On Instagram, I’ve only seen that option. You have to add the video to your account with your phone. When you are getting ready to put the copy and all the captions, there’s an option to tag. Some people think that tagging is like, “I’m going put their handle in the copy and call it good, that’s tagging,” but it’s not. You have to open it up, tag the content, and make sure that their account shows up and that they show up as a tagged person.
In that same window, there’s a collaborator option. In there is where you click collaborator. You can collaborate with up to two people with your account. When you choose that option and they accept the request, that’s the second part of it. They have to know that it’s there. You might want to send them an email and say, “Check your tagged post, look for a collaboration request from my account, and then please accept it.” They have to click that review button and accept the collaboration.
What happens is it magically appears on both of the accounts together. When somebody’s looking at the content, both names show up together with the content. It boosts your reach and engagement. The algorithm goes nuts and loves collaborations. If you happen to be collaborating with someone with a higher reach, that’s going to be great. Don’t be afraid to collaborate with someone with a little bit less reach either because that also boosts your algorithm. I would try it out.

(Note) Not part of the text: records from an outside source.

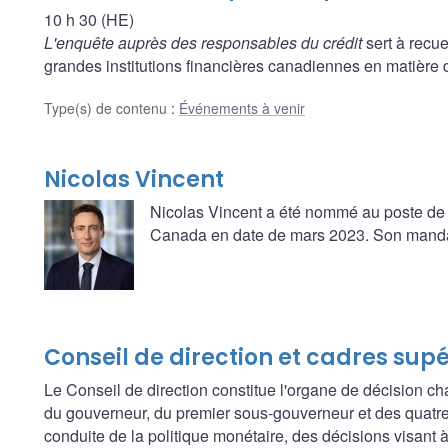
10 h 30 (HE)
L'enquête auprès des responsables du crédit
sert à recue
grandes institutions financières canadiennes en matière d
Type(s) de contenu
:
Événements à venir
Nicolas Vincent
Nicolas Vincent a été nommé au poste de
Canada en date de mars 2023. Son mandat 
Conseil de direction et cadres sup
Le Conseil de direction constitue l'organe de décision ch
du gouverneur, du premier sous-gouverneur et des quatre
conduite de la politique monétaire, des décisions visant à f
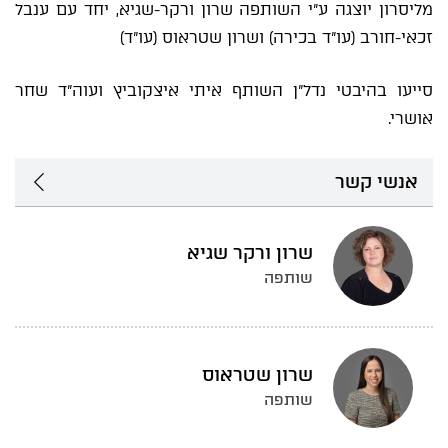
מליסרון יוצגה ע"י השותפה שרון ורקר-שגיא, יחד עם ענבל
זכאי-חורב (עו"ד בכירה) ושרון שטראוס (עו"ד)
סייעו בהיבטי נדל"ן השותף איתי איצקוביץ ועוה"ד שחר
אושרי.
אנשי קשר
שרון ורקר שגיא
שותפה
שרון שטראוס
שותפה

This is the thing that I hear from a lot of my podcasters out there. They’re like, “That’s more work.” It has very effective results. Changing the model of programming the post through your Buffer or whatever it is that you’re using for scheduling like Hootsuite so that it sets an alarm because you can do that. It alerts you instead of posting for you. It reminds you to go to your mobile phone and submit it. That’s something you can do but the effective results from that lead to the thing you want the most, engagement and follower growth.
There’s a reason why that collab post gets so much better reach and engagement. That is the one reason that you have to be on your phone to do it. They want you on your phone, your app, and Instagram doing it. They will make sure that those posts get better reach because they’re incentivizing you to continue to do that.
It’s so important for us to remember most of these algorithms in our AI world, which Angie and I talk about all the time on the side. We won’t go down that deep dive right at this moment or this will be a very long conversation, which we don’t have.
It will never be done.
There are these things that incentivize human connection and collaboration is one of them. We’ve seen them on YouTube for a long time, just not in a formal way like they are where it’s inviting you to collaborate in the app already. That’s how YouTubers grew. The influencers would model up together on a topic and then it would be a circulating topic. It would be almost like YouTube was creating a trending topic by having them collaborate. What they’re doing is getting everybody to spend a lot of time on YouTube.
Do you know who uses that also? It’s the Marvel movies. When they do those whole crossovers or even in the TV shows, those things go through the roof because people like to see their favorite character from another show get onto the show. It’s the same deal. When those YouTubers started collaborating, they would show up in each other’s videos and get good reach. It was good for them.